Well, almost nobody.


I've had this post sitting in my drafts for months largely because of an ever-present concern that I was unfairly shining a spotlight on the craziest examples from the trans-affirming community. My perennial goal with any subject is to avoid weakmanning, but with this issue I have no idea how to draw the contours and discern what arguments are representative and thus fair game to critique.

The lack of contours means I can't prove this next part conclusively, but I noticed a shift over time regarding which talking points were most common. The perennial challenge for this camp remains the logical impossibility of harmonizing the twin snakes of "trans people don't owe you passing" and "trans people will literally kill themselves if they don't pass". At least as late as 2018, there was more of an apparent comfort with leaning more toward openly reifying gendered roles and expectations. For example, in this Aeon magazine dialogue between trans philosopher Sophie Grace Chappell and gender-critical feminist Holly Lawford-Smith, Chappell uses the word script in her responses a whopping forty-one times.

But by far the most jaw-dropping example of this comfort comes from a lecture by Dr. Diane Ehrensaft, currently the head psychologist for the UCSF Benioff Children's Hospitals' gender clinic. When a parent asked how to know if a baby is trans, Dr. Ehrensaft literally said that a baby throwing out a barrette is a "gender signal" the baby might not really be a girl, the same way another baby opening their onesie is a signal they might be a girl. Seriously, watch this shit.

This is such a blatantly asinine thing to say that it depresses me to no end that the auditorium didn't erupt in raucous laughter at her answer. I don't even know how to respond to it. Maybe it bears repeating that babies are dumb. At any given moment, the entirety of a baby's cognitive load is already stressed over having to decide between shitting and vomiting. Dr. Ehrensaft conjures up this tale about how dumb babies are able to divinate the eternal message that "dresses are for women" out of thin air (or maybe directly from Allah), and that same dumb baby also has the ingenuity to cleverly repurpose their onesie into a jury-rigged "dress". I'm not claiming that it's impossible for young children to notice and even mirror societal expectations, including gender-related ones. Indeed, research indicates wisps of this awareness can start manifesting very early on, with children reaching "peak rigidity in their gender stereotypes at age 5 to 6" followed by a dramatic and continuing increase in flexibility. But it remains a jaw-dropping level of projection and tea leaf--reading on display here by Dr. Ehrensaft; the simple explanation that a baby might open their onesie because they're a dumb baby is apparently not worth consideration.

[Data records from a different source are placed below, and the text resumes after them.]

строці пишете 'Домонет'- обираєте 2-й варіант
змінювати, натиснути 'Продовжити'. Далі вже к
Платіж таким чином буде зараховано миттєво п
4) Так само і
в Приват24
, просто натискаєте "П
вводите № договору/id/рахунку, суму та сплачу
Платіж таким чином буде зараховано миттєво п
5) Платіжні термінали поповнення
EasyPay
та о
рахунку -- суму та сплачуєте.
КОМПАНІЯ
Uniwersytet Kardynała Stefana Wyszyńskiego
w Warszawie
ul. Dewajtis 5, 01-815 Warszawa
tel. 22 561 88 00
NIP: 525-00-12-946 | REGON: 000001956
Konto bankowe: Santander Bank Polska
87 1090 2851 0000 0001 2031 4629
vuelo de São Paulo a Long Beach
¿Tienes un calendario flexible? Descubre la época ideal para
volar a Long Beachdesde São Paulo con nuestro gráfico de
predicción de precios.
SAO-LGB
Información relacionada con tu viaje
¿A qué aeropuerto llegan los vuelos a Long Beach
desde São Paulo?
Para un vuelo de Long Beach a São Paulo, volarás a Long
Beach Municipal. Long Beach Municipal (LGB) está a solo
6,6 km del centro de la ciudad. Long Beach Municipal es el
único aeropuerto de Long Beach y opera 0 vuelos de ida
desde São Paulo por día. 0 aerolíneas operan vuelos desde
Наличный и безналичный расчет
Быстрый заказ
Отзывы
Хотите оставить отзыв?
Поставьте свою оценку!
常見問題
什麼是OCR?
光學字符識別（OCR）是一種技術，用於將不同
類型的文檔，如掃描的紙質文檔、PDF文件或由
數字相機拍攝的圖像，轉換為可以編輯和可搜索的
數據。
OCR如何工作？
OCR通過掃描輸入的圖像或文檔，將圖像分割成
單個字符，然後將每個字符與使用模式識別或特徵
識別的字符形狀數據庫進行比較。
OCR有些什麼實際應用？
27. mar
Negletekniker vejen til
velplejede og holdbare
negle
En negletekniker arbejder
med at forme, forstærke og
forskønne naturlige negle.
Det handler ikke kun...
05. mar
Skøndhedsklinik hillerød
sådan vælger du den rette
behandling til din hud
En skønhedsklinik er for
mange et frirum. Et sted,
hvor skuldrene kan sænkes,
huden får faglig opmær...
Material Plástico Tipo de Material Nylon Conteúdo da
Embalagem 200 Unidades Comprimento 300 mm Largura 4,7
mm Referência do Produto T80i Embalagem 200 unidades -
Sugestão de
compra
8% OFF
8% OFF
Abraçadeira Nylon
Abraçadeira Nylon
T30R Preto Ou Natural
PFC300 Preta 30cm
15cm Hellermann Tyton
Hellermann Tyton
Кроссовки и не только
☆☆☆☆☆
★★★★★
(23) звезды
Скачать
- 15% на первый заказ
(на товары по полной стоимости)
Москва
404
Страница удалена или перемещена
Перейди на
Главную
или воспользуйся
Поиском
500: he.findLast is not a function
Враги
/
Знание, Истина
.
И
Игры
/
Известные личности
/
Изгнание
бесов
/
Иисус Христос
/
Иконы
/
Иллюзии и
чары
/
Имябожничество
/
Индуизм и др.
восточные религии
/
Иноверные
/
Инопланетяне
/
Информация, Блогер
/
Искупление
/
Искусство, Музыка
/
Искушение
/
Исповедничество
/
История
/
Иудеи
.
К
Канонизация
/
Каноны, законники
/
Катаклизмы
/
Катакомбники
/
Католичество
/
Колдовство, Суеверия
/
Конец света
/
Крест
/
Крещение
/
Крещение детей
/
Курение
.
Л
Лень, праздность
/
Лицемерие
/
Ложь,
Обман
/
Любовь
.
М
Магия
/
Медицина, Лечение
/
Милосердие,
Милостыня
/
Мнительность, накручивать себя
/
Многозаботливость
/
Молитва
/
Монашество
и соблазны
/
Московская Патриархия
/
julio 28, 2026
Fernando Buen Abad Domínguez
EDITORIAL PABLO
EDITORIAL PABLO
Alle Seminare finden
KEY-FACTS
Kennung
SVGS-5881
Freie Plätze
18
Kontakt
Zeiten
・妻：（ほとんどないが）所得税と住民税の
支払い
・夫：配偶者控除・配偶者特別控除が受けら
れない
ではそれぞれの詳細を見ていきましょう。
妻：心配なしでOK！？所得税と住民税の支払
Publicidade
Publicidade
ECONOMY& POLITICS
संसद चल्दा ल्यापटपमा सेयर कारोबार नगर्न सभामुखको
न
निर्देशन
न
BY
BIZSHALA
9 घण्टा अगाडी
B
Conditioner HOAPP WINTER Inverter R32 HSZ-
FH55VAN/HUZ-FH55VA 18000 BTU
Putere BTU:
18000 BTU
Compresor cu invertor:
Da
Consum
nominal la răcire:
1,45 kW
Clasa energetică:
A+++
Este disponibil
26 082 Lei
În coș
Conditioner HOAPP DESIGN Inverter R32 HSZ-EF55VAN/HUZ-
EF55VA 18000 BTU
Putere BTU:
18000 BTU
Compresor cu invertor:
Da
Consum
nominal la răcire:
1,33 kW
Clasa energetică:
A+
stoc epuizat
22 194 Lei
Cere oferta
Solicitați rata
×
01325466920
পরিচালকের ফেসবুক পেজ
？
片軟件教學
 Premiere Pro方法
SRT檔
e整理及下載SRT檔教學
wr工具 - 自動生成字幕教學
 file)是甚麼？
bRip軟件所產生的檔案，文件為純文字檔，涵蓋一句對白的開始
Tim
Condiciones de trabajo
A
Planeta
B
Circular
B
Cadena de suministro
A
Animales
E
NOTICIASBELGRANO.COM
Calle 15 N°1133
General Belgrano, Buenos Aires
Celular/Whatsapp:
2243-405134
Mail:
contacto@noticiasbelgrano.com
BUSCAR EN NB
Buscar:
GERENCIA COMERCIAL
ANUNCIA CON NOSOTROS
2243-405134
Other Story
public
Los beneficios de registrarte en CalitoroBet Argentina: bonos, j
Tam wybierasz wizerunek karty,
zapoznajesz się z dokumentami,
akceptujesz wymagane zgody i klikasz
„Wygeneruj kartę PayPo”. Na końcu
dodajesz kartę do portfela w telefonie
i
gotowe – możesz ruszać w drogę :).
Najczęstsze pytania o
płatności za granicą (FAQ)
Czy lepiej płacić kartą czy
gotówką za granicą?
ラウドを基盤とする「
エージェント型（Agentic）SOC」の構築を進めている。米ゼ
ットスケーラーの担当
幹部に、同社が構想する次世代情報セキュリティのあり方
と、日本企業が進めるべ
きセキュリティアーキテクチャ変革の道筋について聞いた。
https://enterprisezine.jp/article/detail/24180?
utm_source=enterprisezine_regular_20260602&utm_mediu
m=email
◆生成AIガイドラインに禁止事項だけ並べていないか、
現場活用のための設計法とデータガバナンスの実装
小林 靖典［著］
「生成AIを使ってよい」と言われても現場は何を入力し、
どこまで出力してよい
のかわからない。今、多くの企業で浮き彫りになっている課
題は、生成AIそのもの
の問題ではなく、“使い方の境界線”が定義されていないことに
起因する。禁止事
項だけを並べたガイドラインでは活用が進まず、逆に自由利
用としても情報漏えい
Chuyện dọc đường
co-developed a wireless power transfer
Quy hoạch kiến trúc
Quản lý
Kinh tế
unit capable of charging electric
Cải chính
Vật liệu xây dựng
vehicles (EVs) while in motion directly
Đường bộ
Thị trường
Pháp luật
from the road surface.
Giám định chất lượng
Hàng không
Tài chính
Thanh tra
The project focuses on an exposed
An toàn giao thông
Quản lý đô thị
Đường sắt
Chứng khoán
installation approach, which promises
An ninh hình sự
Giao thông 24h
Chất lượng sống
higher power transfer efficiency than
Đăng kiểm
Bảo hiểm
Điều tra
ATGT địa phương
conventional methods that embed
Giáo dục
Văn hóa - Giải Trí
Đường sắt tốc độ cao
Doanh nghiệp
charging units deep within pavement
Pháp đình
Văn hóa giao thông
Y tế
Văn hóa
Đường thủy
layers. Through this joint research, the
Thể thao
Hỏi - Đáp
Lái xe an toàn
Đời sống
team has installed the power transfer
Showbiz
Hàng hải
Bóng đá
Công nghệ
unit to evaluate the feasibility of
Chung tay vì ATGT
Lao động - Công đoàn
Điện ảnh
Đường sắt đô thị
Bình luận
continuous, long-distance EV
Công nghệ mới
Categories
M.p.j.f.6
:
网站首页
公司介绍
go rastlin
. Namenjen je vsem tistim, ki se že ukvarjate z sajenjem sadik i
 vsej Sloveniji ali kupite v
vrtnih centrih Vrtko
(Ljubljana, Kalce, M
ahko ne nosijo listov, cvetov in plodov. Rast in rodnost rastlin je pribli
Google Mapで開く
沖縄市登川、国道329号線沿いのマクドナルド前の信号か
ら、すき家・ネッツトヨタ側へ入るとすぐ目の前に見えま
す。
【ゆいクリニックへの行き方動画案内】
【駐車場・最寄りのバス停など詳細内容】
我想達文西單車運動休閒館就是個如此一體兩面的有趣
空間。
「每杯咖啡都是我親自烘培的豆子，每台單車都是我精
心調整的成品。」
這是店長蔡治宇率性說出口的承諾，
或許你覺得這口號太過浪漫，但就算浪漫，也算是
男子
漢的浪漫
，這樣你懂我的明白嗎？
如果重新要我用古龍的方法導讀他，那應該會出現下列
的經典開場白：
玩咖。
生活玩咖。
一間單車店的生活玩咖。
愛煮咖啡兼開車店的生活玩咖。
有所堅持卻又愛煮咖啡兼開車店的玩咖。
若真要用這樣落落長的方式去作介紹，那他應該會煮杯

Dr. Ehrensaft is illustrative of the intellectual rigor that is apparently expected from the lead mental health professional in charge of the well-being of an entire clinic's worth of young patients. Matt Osborne wrote a devastating piece about her very long history of dangerous quackery. My mind was blown when I found out that Dr. Ehrensaft happened to be at the scene in 1992 desperately trying to whitewash the Daycare Satanic Panic and the unconscionable misery the "recovered memory" movement caused. In response to some highly suggestive interviews by therapists, preschool children alleged bizarre and horrific sexual abuse by staff involving drills, flying witches, underground tunnels, and hot-air balloons. The notorious McMartin case resulted in no convictions, with all charges finally dropped in 1990 after seven years of prosecutions. Two years later in an aftermath report of the similar Presidio case, Dr. Ehrensaft notes how the children's abuse narratives often contained fantasy elements, such as devilish pranks and hidden skeletons. This should normally be grounds for skepticism, but Dr. Ehrensaft stridently refuses to question the veracity of the accounts, and explains away the outlandish aspects as simply the result of trauma management --- the kids were using imaginative fears as a protective barrier for their (according to Dr. Ehrensaft) unquestionably real trauma. Given her general credulity, it's no surprise why her writing on the topic of gender identity is a murky soup of pseudo-religious nonsense about "gender ghosts" and "gender angels".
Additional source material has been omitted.